I would like to identify several profane myths and old wives' tales that can literally destroy marital harmony and actually break up your marriage.
Myth #1 is the Perfect-Person myth.
It goes like this: Boy meets girl. Girl meets boy. They marry and live happily ever after. This myth says that if you marry the right person, you will have a wonderful life together. Your problems will be minimized. Yours will be a storybook love affair, different from what it would be if you happened to marry the wrong person.
These kinds of marriages are peopled by handsome men and beautiful women who have darling little children. These people live in lovely homes. They have substantial incomes. They are successful in their work. They are physically agile and enjoy sports. There is plenty of money to do all the things that happily married couples do. Harsh words are not spoken. Disagreements are few and far between. If both are Christians, God will see to it that nothing extraordinarily bad will happen to this family.

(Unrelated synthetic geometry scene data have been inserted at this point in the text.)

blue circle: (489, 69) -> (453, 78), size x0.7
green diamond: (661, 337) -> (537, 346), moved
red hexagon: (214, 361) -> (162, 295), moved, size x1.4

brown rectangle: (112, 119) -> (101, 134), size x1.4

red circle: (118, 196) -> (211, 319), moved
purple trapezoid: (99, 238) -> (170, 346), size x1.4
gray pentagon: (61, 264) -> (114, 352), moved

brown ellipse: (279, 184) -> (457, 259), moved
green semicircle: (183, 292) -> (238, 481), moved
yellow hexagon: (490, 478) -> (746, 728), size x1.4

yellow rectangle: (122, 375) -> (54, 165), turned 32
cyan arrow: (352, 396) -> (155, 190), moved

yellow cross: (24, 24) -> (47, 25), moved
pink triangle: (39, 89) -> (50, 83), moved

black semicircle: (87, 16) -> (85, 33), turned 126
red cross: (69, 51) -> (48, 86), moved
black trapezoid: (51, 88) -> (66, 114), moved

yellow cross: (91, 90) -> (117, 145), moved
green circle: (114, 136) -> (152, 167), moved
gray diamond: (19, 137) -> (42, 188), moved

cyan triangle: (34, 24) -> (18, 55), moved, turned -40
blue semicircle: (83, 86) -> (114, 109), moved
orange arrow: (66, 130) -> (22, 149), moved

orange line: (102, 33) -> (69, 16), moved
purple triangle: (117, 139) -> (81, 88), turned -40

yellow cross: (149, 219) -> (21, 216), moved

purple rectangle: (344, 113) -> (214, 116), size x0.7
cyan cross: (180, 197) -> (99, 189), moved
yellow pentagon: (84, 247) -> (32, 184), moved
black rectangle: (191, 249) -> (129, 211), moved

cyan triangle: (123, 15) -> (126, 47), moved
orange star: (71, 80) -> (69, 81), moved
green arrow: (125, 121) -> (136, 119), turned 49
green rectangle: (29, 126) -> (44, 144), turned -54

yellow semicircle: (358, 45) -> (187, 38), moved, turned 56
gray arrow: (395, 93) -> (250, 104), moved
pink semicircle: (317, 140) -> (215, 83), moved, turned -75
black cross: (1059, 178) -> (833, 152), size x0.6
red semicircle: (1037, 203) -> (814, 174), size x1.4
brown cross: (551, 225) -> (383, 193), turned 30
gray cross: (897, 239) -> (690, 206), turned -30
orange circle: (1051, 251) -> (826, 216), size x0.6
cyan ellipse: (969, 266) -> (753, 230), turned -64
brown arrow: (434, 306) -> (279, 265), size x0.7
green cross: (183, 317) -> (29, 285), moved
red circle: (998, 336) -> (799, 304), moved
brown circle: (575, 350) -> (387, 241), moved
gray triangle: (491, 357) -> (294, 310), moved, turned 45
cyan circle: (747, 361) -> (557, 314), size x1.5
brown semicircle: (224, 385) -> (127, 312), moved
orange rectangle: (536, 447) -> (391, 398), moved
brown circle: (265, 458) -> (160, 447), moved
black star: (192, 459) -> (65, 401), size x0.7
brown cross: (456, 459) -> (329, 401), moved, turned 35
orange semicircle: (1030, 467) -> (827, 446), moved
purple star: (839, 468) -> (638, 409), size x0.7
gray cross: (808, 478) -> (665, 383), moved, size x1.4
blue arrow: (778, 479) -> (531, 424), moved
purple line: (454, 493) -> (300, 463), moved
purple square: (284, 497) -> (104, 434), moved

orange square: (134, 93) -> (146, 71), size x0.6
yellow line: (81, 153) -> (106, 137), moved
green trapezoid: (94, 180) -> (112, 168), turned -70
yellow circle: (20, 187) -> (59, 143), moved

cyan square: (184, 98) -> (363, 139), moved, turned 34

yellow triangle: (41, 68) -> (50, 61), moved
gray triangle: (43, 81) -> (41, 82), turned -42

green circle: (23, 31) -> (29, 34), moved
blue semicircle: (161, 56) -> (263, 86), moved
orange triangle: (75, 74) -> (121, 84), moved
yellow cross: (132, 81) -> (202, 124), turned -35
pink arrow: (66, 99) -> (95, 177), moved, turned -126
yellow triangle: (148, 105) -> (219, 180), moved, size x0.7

Anne and I married right into this myth. We had an ideal courtship. It was storybook stuff. There was no question that she was the right person for me and I was the right person for her. People loved us to tell the story of how we met in Taiwan and again in Hong Kong, as she was on her way to teach for the summer in Cambodia and I was leading a tour around the world for Dr. Norman Vincent Peale. The story surrounding our meeting in 1963 and wedding in 1964 could provide material for a romantic novel.
But the facts are that Anne and I had our problems, and those problems emerged not too long after the honeymoon. The sad thing was that Anne and I lived with the myth for a prolonged period of time, at varying degrees of confusion and frustration, wondering why, since we knew we had married the right person, we were both in pain and causing pain for each other. It took us quite a few years before we were prepared to get the help we needed because we were caught up in the "perfect-person myth."
The truth is that every couple is going to have some problems of one kind or another. Our problems will be different from yours, and your problems will differ from those of others or of your friends. Whenever you get two people together, given the many differences in family backgrounds, cultural expectations, and finely tuned differences in individual temperaments, there will be marital difficulties. The sooner you and I discover this truth and put away the myth, the better off our marriages will be. I am not saying that God did not want you to marry your spouse. I am not saying that there is not a right person for you. What I am saying is that there is no such thing as a perfect person, just as there is no such thing as a perfect family. You and I are sinners saved by God's grace. When we marry, we are still sinners saved by God's grace, and every couple needs God's grace to survive one day at a time.